• Problem: Using the records below, transcribe word for word the stretch from the line that contains "AC3Filter 1.46 (Windows)" through the line that contains "AC3Filter 1.06a (Windows)", both end lines included, and nothing else.
(Entries shown begins)
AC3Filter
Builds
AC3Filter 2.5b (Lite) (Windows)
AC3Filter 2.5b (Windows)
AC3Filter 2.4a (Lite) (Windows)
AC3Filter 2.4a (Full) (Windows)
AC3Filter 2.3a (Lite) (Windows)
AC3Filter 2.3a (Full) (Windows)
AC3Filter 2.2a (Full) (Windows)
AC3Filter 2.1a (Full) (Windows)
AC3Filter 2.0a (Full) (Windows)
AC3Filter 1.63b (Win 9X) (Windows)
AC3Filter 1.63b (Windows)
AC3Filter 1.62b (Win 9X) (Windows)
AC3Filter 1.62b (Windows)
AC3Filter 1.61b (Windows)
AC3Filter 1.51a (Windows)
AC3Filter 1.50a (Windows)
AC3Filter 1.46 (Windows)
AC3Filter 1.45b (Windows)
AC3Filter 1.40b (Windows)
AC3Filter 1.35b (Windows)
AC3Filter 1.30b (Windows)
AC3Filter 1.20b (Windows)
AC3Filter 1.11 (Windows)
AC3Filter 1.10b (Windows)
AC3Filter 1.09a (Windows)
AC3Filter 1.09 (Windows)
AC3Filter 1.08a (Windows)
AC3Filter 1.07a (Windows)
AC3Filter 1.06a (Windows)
(Entries shown ends)
(Entries shown begins)
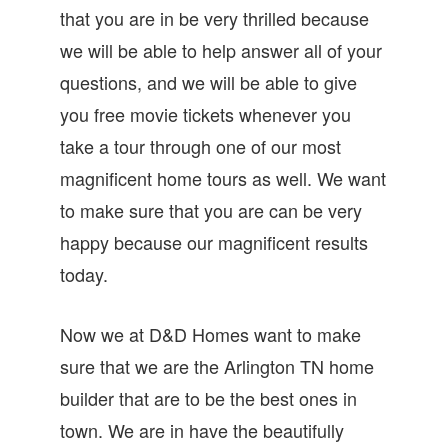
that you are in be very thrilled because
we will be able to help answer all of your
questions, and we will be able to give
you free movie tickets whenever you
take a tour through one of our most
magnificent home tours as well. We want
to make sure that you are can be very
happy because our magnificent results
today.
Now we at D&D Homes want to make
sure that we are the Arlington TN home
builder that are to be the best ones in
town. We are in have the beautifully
(Entries shown ends)
• Written reply:
AC3Filter 1.46 (Windows)
AC3Filter 1.45b (Windows)
AC3Filter 1.40b (Windows)
AC3Filter 1.35b (Windows)
AC3Filter 1.30b (Windows)
AC3Filter 1.20b (Windows)
AC3Filter 1.11 (Windows)
AC3Filter 1.10b (Windows)
AC3Filter 1.09a (Windows)
AC3Filter 1.09 (Windows)
AC3Filter 1.08a (Windows)
AC3Filter 1.07a (Windows)
AC3Filter 1.06a (Windows)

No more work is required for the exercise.